### PROBLEM REQUIREMENTS
What follows is a set of entries. Give them again exactly, without the pictures.

GIVEN INFORMATION START

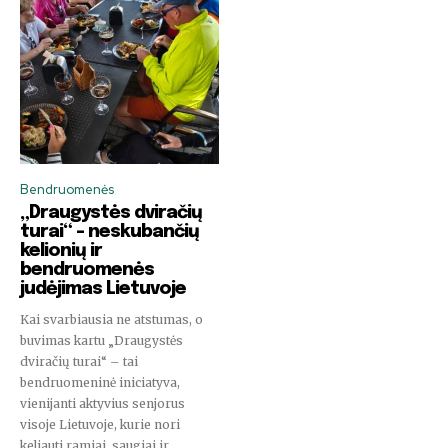
PRENUMERUOTI
Aš perskaičiau ir sutinku su
Privatumo politika
.
1,111
2,222
3,333
Bendruomenės
Pasekėjai
Pasekėjai
Pasekėjai
„Draugystės dviračių
turai“ – neskubančių
kelionių ir
bendruomenės
judėjimas Lietuvoje
Kai svarbiausia ne atstumas, o
buvimas kartu „Draugystės
dviračių turai“ – tai
bendruomeninė iniciatyva,
vienijanti aktyvius senjorus
visoje Lietuvoje, kurie nori
keliauti ramiai, saugiai ir...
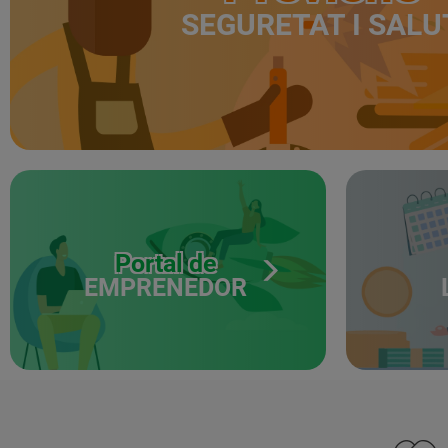
SEGURETAT I SALU
Portal de
EMPRENEDOR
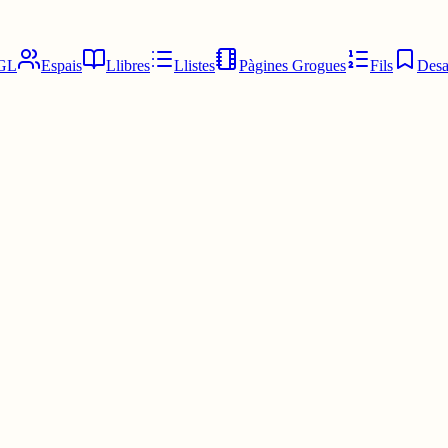
GL
Espais
Llibres
Llistes
Pàgines Grogues
Fils
Desa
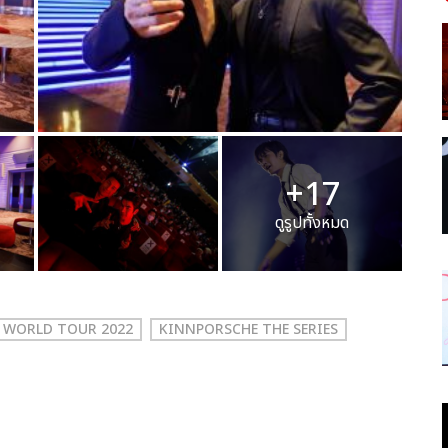
+17
ดูรูปทั้งหมด
S WORLD TOUR 2022
KINNPORSCHE THE SERIES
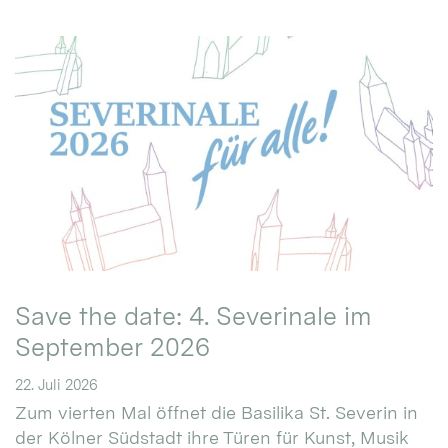
Save the date: 4. Severinale im
September 2026
22. Juli 2026
Zum vierten Mal öffnet die Basilika St. Severin in
der Kölner Südstadt ihre Türen für Kunst, Musik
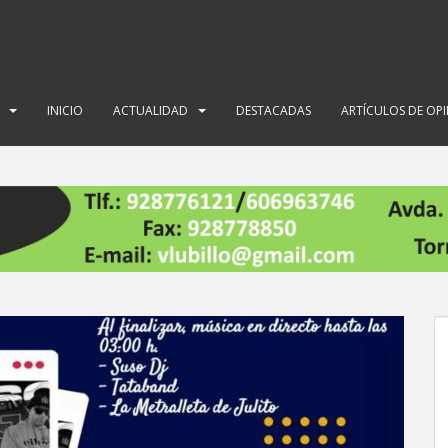
INICIO
ACTUALIDAD
DESTACADAS
ARTÍCULOS DE OP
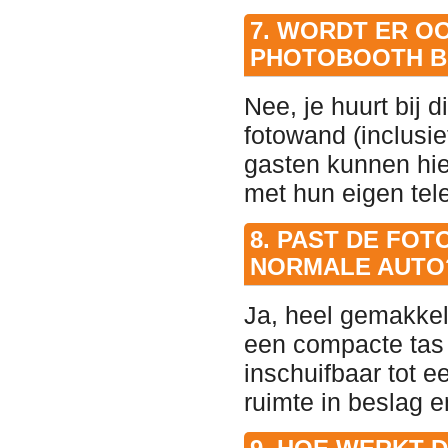
7. WORDT ER O
PHOTOBOOTH B
Nee, je huurt bij 
fotowand (inclusi
gasten kunnen hie
met hun eigen tel
8. PAST DE FOT
NORMALE AUTO
Ja, heel gemakkel
een compacte tas e
inschuifbaar tot 
ruimte in beslag e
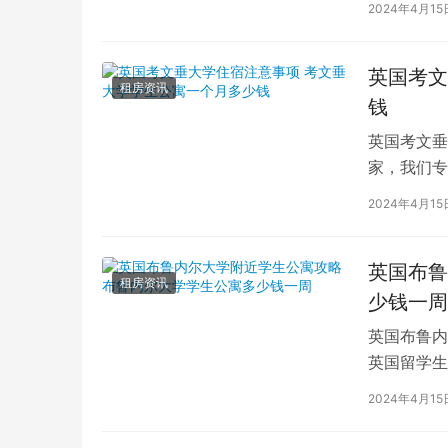
2024年4月15
英国考文
租房资讯
钱
英国考文垂
家，我们专
深入探讨英
2024年4月15
英国布鲁
租房资讯
少钱一周
英国布鲁内
英国留学生
对于在布鲁
2024年4月15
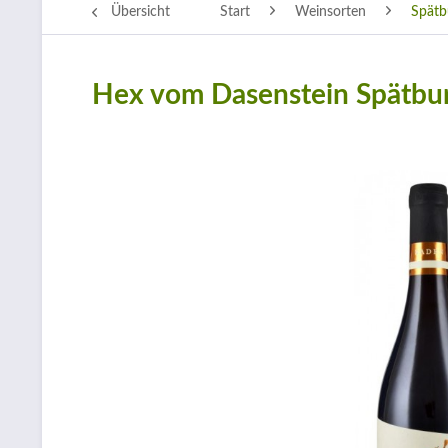
Übersicht
Start
Weinsorten
Spätb
Hex vom Dasenstein Spätbur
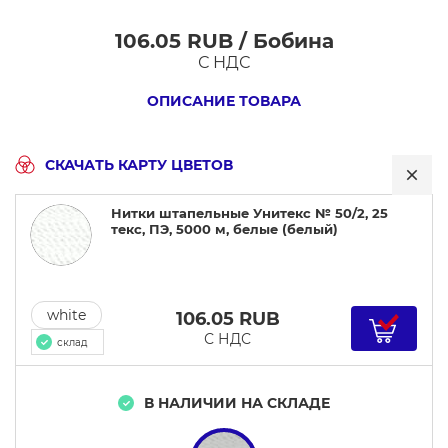
106.05 RUB / Бобина
Нитки
С НДС
штапельные
Унитекс
ОПИСАНИЕ ТОВАРА
№
50/2,
СКАЧАТЬ КАРТУ ЦВЕТОВ
25
текс,
Нитки штапельные Унитекс № 50/2, 25
ПЭ,
текс, ПЭ, 5000 м, белые (белый)
5000
м,
белые
white
106.05
RUB
С НДС
склад
В НАЛИЧИИ НА СКЛАДЕ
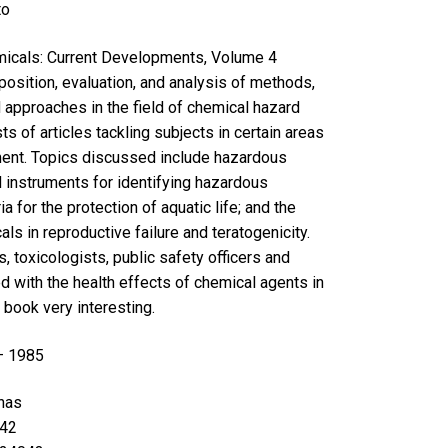
to
cals: Current Developments, Volume 4
position, evaluation, and analysis of methods,
d approaches in the field of chemical hazard
 of articles tackling subjects in certain areas
ent. Topics discussed include hazardous
 instruments for identifying hazardous
ia for the protection of aquatic life; and the
ls in reproductive failure and teratogenicity.
, toxicologists, public safety officers and
 with the health effects of chemical agents in
s book very interesting.
 – 1985
nas
42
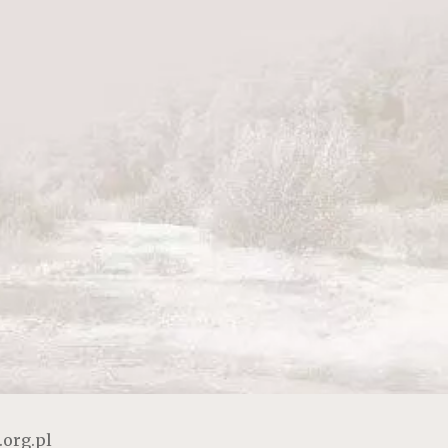
.org.pl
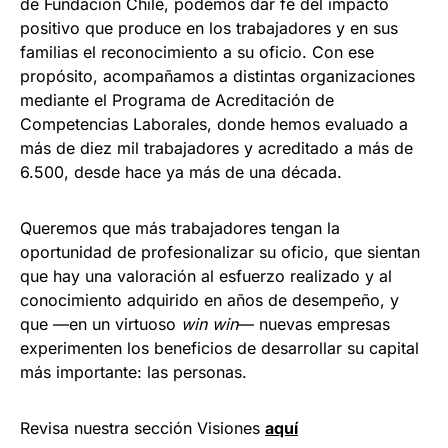
de Fundación Chile, podemos dar fe del impacto
positivo que produce en los trabajadores y en sus
familias el reconocimiento a su oficio. Con ese
propósito, acompañamos a distintas organizaciones
mediante el Programa de Acreditación de
Competencias Laborales, donde hemos evaluado a
más de diez mil trabajadores y acreditado a más de
6.500, desde hace ya más de una década.
Queremos que más trabajadores tengan la
oportunidad de profesionalizar su oficio, que sientan
que hay una valoración al esfuerzo realizado y al
conocimiento adquirido en años de desempeño, y
que —en un virtuoso
win win
— nuevas empresas
experimenten los beneficios de desarrollar su capital
más importante: las personas.
Revisa nuestra sección Visiones
aquí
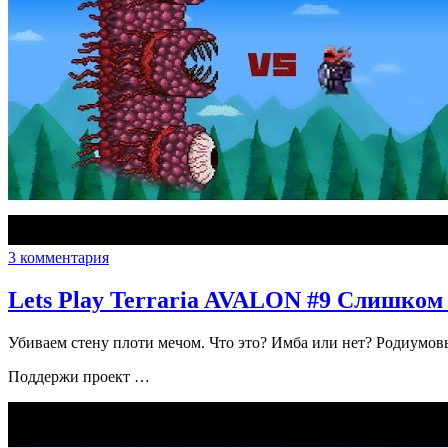
3 комментария
Lets Play Terraria AVALON #9 Слишком л
Убиваем стену плоти мечом. Что это? Имба или нет? Родиумовы
Поддержи проект …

GIVEN INFORMATION END

### YOUR SOLUTION
PRENUMERUOTI
Aš perskaičiau ir sutinku su
Privatumo politika
.
1,111
2,222
3,333
Bendruomenės
Pasekėjai
Pasekėjai
Pasekėjai
„Draugystės dviračių
turai“ – neskubančių
kelionių ir
bendruomenės
judėjimas Lietuvoje
Kai svarbiausia ne atstumas, o
buvimas kartu „Draugystės
dviračių turai“ – tai
bendruomeninė iniciatyva,
vienijanti aktyvius senjorus
visoje Lietuvoje, kurie nori
keliauti ramiai, saugiai ir...
SEGURETAT I SALU
Portal de
EMPRENEDOR
GL
Espais
Llibres
Llistes
Pàgines Grogues
Fils
Desa
+17
ดูรูปทั้งหมด
S WORLD TOUR 2022
KINNPORSCHE THE SERIES
Save the date: 4. Severinale im
September 2026
22. Juli 2026
Zum vierten Mal öffnet die Basilika St. Severin in
der Kölner Südstadt ihre Türen für Kunst, Musik
INICIO
ACTUALIDAD
DESTACADAS
ARTÍCULOS DE OP
7. WORDT ER O
PHOTOBOOTH B
Nee, je huurt bij 
fotowand (inclusi
gasten kunnen hie
met hun eigen tel
8. PAST DE FOT
NORMALE AUTO
Ja, heel gemakkel
een compacte tas e
inschuifbaar tot 
ruimte in beslag e
2024年4月15
英国考文
租房资讯
钱
英国考文垂
家，我们专
深入探讨英
2024年4月15
英国布鲁
租房资讯
少钱一周
英国布鲁内
英国留学生
对于在布鲁
2024年4月15
Übersicht
Start
Weinsorten
Spätb
Hex vom Dasenstein Spätbur
106.05 RUB / Бобина
Нитки
С НДС
штапельные
Унитекс
ОПИСАНИЕ ТОВАРА
№
50/2,
СКАЧАТЬ КАРТУ ЦВЕТОВ
25
текс,
Нитки штапельные Унитекс № 50/2, 25
ПЭ,
текс, ПЭ, 5000 м, белые (белый)
5000
м,
белые
white
106.05
RUB
С НДС
склад
В НАЛИЧИИ НА СКЛАДЕ
to
cals: Current Developments, Volume 4
position, evaluation, and analysis of methods,
d approaches in the field of chemical hazard
 of articles tackling subjects in certain areas
ent. Topics discussed include hazardous
 instruments for identifying hazardous
ia for the protection of aquatic life; and the
ls in reproductive failure and teratogenicity.
, toxicologists, public safety officers and
 with the health effects of chemical agents in
s book very interesting.
 – 1985
nas
42
.org.pl
de Fundación Chile, podemos dar fe del impacto
positivo que produce en los trabajadores y en sus
familias el reconocimiento a su oficio. Con ese
propósito, acompañamos a distintas organizaciones
mediante el Programa de Acreditación de
Competencias Laborales, donde hemos evaluado a
más de diez mil trabajadores y acreditado a más de
6.500, desde hace ya más de una década.
Queremos que más trabajadores tengan la
oportunidad de profesionalizar su oficio, que sientan
que hay una valoración al esfuerzo realizado y al
conocimiento adquirido en años de desempeño, y
que —en un virtuoso
win win
— nuevas empresas
experimenten los beneficios de desarrollar su capital
más importante: las personas.
Revisa nuestra sección Visiones
aquí
3 комментария
Lets Play Terraria AVALON #9 Слишком л
Убиваем стену плоти мечом. Что это? Имба или нет? Родиумовы
Поддержи проект …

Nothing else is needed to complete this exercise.